Le Premier ministre ukrainien Denys Shmyhal a déclaré jeudi lors d’une conférence économique à Kyiv que les Russes « bombardaient nos entreprises à Dnipro », y compris le constructeur aérospatial Pivdenmash.
Oleksiy Chernyshov, le chef de la compagnie énergétique publique ukrainienne, Naftogaz, a déclaré jeudi dans un communiqué que la Russie avait lancé une “attaque massive” contre l’infrastructure de production de gaz de la compagnie. « Actuellement, plusieurs objets détruits sont connus. D’autres ont subi des dommages à des degrés divers », a déclaré Chernyshov.
D’autres régions du pays ont également signalé des destructions et des victimes. Sur la côte de la mer Noire, les autorités ont signalé que trois personnes avaient été blessées lors d’attaques dans la région d’Odessa. Des responsables militaires ont déclaré que les Russes avaient lancé des missiles de croisière depuis la mer Noire et depuis deux bombardiers Su-30. Six missiles ont été abattus, ont-ils dit.
Le gouverneur de Kharkiv, Oleh Syniehubov, a déclaré que quatre missiles avaient touché des infrastructures critiques dans la région d’Izyum, dans l’est de l’Ukraine. Huit personnes ont été blessées, a indiqué le parquet régional.
L’administration militaire de Kyiv a publié sur Telegram que les défenses aériennes avaient abattu quatre missiles et cinq drones auto-détonants, mais a déclaré qu’il n’y avait eu aucune frappe sur des bâtiments ou des infrastructures.
Cependant, le gouverneur de la région de Kyiv, Oleksiy Kuleba, a déclaré que la situation électrique était “difficile” et que des coupures de courant programmées étaient prévues.
Mais même avec les missiles en vol, Erdogan a annoncé jeudi qu’il avait obtenu des engagements pour poursuivre l’accord intérimaire protégeant les exportations de céréales ukrainiennes depuis les ports de la mer Noire – un accord considéré comme crucial pour prévenir une crise alimentaire mondiale.

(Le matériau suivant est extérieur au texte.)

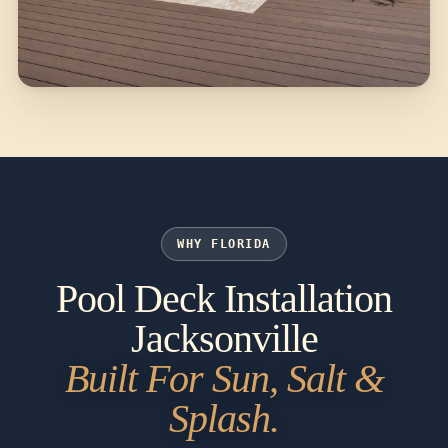
WHY FLORIDA
Pool Deck Installation
Jacksonville
Built For Sun, Salt &
Splash.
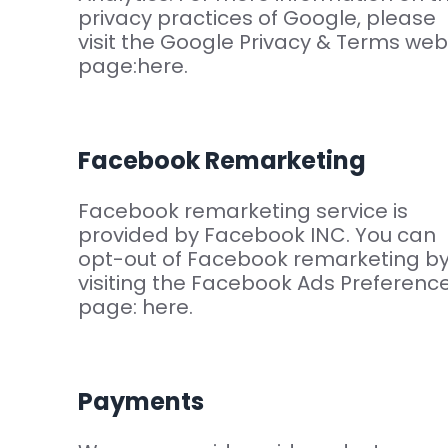
privacy practices of Google, please
visit the Google Privacy & Terms web
page:here.
Facebook Remarketing
Facebook remarketing service is
provided by Facebook INC. You can
opt-out of Facebook remarketing b
visiting the Facebook Ads Preferenc
page: here.
Payments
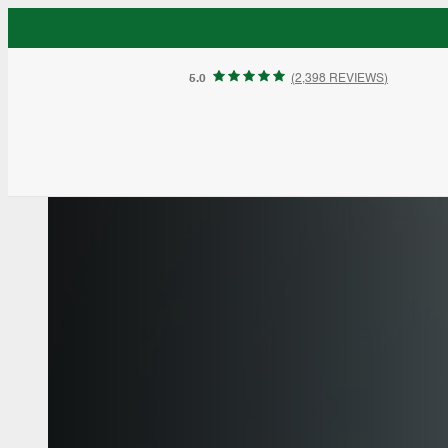
5.0
(
2,398 REVIEWS
)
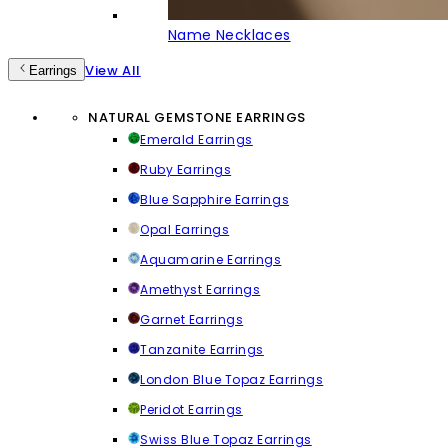
Name Necklaces
View All
Earrings
NATURAL GEMSTONE EARRINGS
Emerald Earrings
Ruby Earrings
Blue Sapphire Earrings
Opal Earrings
Aquamarine Earrings
Amethyst Earrings
Garnet Earrings
Tanzanite Earrings
London Blue Topaz Earrings
Peridot Earrings
Swiss Blue Topaz Earrings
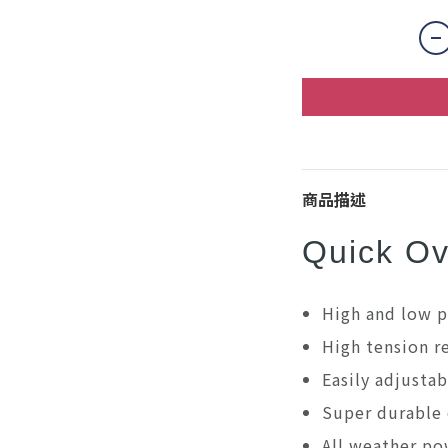
商品描述
Quick Ov
High and low p
High tension 
Easily adjustab
Super durable 
All weather po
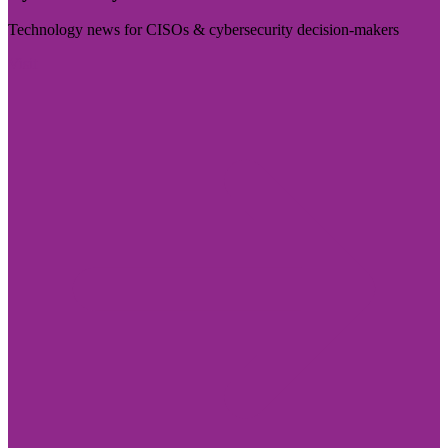
Technology news for CISOs & cybersecurity decision-makers
Visit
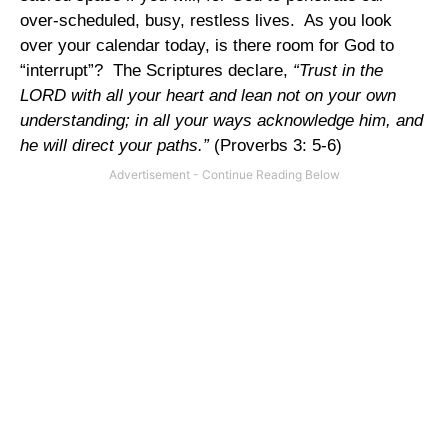
over-scheduled, busy, restless lives. As you look
over your calendar today, is there room for God to
“interrupt”? The Scriptures declare,
“Trust in the
LORD with all your heart and lean not on your own
understanding; in all your ways acknowledge him, and
he will direct your paths.”
(Proverbs 3: 5-6)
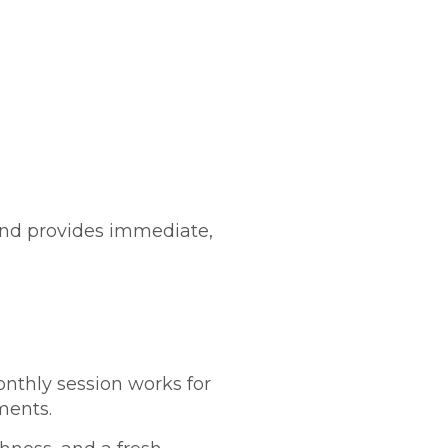
s and provides immediate,
onthly session works for
ments.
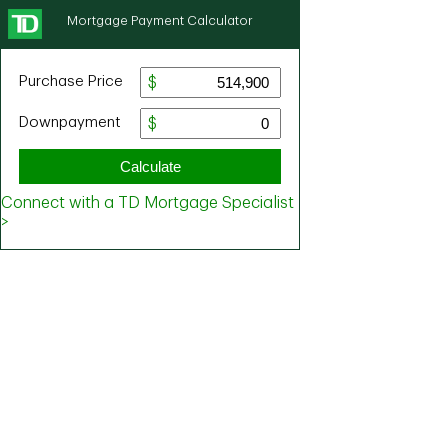
Mortgage Payment Calculator
Purchase Price
Downpayment
Calculate
Connect with a TD Mortgage Specialist
>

“À la suite des pourparlers quadripartites organisés par la Turquie, l’accord sur le corridor céréalier de la mer Noire a été prolongé de 120 jours à compter du 19 novembre 2022, conformément à la décision prise entre la Turquie, les Nations unies, la Fédération de Russie et l’Ukraine, », a déclaré Erdogan dans un communiqué.
Dixon a rapporté de Riga, en Lettonie. Zeynep Karatas à Istanbul et Loveday Morris dans Przewodow, Pologne, a contribué à ce rapport.